My decision to get a job was simple: I need the money. If you’ve been following my blogs you will know that during my first year of uni I shared my room, meaning I had to pay as little as £70 a week. Brilliant, if you ask me, because I was having sleepovers with my best friend every night and I was also paying over half the price of what my neighbours were paying over in Bluebell. However, this upcoming year, I will be living out of halls and in a beautiful flat in the centre of Leamington. Unfortunately, this beautiful flat comes with a not-so beautiful price: nearly double what I was paying this year. After a lot of calculations, and even more wailings down the phone to my Dad begging to fund me (quite unsuccessfully), I realised that I had to earn some money of my own in order support myself for next year.
I am currently working seven days a week for two different companies. I’m really enjoying myself, and I feel that my time is being spent wisely. Balancing two jobs along with my social life has made me realise the importance of good time management skills. My sleeping pattern has greatly improved from my university routine of waking up at 1pm and going to bed at 3am. I now wake up early, go to work, have set meal times, and relax with my friends in the evening. It’s a healthy lifestyle, and to think that I’m being paid, makes it even better. Of course, I’m not going to put on some rose-tinted glasses and say it’s easy – at times customers can be obnoxious, and sometimes you will get annoyed, but the important thing to remember is that everything in life is a lesson and one must take a step back and think: what am I learning from this?

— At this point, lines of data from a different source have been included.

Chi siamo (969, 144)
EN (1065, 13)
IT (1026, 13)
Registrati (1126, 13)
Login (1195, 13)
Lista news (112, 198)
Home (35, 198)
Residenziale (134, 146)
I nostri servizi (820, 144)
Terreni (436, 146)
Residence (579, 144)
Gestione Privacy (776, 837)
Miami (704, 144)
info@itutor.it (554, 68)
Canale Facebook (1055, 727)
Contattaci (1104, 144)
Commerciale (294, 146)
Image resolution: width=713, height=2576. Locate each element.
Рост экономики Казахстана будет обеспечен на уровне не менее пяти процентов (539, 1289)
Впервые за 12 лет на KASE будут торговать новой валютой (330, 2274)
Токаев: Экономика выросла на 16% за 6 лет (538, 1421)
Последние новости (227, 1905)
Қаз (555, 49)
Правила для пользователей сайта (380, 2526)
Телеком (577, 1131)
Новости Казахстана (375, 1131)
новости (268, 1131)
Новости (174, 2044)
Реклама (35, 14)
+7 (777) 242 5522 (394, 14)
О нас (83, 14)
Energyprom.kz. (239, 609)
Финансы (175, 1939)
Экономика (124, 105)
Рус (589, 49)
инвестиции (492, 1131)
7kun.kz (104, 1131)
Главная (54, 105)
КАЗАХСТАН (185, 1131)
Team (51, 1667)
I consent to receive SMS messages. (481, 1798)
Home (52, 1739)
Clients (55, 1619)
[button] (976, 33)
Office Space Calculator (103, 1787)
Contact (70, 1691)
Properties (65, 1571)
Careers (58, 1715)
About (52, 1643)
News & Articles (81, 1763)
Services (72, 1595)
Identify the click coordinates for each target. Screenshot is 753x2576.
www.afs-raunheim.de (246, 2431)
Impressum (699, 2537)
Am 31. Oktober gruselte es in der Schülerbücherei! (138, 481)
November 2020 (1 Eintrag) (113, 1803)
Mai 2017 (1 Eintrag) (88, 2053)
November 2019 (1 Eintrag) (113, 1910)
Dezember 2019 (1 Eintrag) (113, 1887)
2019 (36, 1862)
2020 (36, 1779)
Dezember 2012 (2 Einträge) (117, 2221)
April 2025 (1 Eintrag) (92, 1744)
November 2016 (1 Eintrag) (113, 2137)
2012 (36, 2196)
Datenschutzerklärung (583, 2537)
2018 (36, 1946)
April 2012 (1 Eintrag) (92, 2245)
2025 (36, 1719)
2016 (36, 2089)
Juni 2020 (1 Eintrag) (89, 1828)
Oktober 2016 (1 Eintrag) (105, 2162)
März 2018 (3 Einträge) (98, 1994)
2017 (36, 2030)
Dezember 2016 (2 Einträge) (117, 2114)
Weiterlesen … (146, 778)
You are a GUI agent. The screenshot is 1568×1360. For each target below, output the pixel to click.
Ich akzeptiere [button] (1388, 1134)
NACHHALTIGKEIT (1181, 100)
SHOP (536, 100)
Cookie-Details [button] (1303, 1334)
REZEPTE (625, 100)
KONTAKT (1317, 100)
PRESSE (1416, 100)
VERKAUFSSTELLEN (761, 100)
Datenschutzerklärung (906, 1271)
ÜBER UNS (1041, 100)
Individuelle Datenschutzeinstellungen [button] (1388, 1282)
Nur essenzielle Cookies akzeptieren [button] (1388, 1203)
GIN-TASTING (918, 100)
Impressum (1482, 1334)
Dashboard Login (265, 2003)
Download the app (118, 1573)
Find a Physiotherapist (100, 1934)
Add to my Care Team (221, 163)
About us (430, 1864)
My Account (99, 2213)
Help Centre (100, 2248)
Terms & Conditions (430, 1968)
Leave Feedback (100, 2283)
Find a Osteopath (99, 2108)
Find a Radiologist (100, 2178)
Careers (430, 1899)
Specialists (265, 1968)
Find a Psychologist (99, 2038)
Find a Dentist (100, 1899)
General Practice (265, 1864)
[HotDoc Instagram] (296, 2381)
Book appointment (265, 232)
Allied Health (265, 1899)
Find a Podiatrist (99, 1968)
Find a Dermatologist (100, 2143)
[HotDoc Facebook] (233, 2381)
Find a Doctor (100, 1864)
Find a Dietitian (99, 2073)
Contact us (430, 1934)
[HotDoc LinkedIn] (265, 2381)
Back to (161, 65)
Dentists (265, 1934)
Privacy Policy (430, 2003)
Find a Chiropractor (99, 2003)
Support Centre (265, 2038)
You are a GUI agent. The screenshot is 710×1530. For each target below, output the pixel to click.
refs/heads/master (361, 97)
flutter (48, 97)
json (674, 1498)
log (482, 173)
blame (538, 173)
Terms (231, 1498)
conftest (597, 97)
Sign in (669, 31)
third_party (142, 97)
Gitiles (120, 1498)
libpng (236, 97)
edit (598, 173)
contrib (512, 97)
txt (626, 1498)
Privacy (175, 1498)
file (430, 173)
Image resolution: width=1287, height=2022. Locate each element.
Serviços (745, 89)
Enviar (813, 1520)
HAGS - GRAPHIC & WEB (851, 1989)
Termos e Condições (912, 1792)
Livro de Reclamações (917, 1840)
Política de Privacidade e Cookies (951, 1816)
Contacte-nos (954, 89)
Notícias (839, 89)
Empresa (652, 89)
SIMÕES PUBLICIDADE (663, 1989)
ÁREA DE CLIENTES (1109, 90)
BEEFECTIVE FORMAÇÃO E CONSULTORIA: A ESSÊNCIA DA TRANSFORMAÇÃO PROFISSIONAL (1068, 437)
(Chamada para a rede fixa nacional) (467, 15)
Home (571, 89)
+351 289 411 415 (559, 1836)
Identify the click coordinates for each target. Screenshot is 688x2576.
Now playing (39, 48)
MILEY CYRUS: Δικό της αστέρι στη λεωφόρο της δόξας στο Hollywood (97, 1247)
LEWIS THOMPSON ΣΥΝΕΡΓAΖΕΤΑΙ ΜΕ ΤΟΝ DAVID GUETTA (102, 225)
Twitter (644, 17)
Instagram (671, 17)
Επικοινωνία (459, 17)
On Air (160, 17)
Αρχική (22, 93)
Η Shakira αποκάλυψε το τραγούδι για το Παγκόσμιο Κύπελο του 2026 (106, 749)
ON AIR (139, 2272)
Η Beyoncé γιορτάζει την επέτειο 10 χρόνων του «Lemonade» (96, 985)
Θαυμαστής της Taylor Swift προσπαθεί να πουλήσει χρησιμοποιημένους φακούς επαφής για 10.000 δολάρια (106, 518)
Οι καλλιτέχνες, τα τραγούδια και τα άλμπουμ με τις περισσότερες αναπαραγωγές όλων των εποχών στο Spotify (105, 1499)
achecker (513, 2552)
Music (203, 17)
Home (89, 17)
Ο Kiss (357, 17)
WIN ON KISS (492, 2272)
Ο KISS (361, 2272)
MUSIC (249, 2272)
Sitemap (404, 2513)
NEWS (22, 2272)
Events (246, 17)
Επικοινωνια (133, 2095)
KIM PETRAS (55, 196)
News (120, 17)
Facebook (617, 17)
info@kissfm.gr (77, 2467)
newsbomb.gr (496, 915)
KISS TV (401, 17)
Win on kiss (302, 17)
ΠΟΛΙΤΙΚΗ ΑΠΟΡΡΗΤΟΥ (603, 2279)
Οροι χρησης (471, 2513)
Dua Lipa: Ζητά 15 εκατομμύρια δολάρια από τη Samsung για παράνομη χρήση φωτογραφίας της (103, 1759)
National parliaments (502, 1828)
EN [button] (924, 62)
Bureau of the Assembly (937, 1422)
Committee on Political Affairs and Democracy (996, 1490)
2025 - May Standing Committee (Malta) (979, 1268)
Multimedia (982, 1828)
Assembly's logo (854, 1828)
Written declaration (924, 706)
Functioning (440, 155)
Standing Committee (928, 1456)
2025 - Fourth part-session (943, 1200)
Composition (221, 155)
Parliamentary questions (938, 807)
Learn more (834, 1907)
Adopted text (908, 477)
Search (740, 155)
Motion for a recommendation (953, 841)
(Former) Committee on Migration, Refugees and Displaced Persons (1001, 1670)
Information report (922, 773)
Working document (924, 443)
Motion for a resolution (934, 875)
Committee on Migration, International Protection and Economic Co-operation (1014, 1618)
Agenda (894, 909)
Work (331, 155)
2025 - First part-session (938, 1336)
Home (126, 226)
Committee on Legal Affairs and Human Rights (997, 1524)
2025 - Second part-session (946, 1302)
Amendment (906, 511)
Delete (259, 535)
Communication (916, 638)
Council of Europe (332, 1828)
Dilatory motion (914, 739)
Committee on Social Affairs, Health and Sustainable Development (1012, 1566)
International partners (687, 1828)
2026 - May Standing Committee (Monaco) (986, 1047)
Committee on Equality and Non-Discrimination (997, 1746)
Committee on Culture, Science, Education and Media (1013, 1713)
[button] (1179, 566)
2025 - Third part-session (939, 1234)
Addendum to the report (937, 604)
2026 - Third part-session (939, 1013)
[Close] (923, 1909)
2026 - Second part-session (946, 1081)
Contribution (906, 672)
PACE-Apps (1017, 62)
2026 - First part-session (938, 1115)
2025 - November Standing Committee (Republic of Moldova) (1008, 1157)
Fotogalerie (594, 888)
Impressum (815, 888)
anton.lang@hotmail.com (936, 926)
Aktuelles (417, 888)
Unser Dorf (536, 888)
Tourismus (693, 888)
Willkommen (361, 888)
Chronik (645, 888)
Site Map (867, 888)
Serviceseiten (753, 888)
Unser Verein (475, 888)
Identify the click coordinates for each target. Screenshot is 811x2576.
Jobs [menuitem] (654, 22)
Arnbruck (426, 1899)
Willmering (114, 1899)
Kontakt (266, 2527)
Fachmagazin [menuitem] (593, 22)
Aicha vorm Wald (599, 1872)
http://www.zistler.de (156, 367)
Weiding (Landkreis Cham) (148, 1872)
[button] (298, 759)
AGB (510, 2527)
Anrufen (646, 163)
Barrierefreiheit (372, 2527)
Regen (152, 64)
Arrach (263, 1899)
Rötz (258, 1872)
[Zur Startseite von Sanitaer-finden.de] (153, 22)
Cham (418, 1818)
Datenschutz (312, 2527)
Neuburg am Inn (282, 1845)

Getting a job is useful, no matter the purpose. Even if you do think you will have enough money for your time at university, it’s always great to have some extra cash lying about. If money isn’t your priority, then having a job is just great experience to put on your CV. Whatever job you choose, it’s an indication to your future employer that you have gained certain skills that you can apply to your new position. If you worked in retail, you could say how you learnt how to face the public, speak confidently to strangers, and understand the importance of organisation. You could broaden out to say that you understand stock and management, how the tills work, as well as your competence in handling money. All these are employable soft skills that makes you more attractive than someone who didn’t get a job, and lazed around getting burnt in Athens.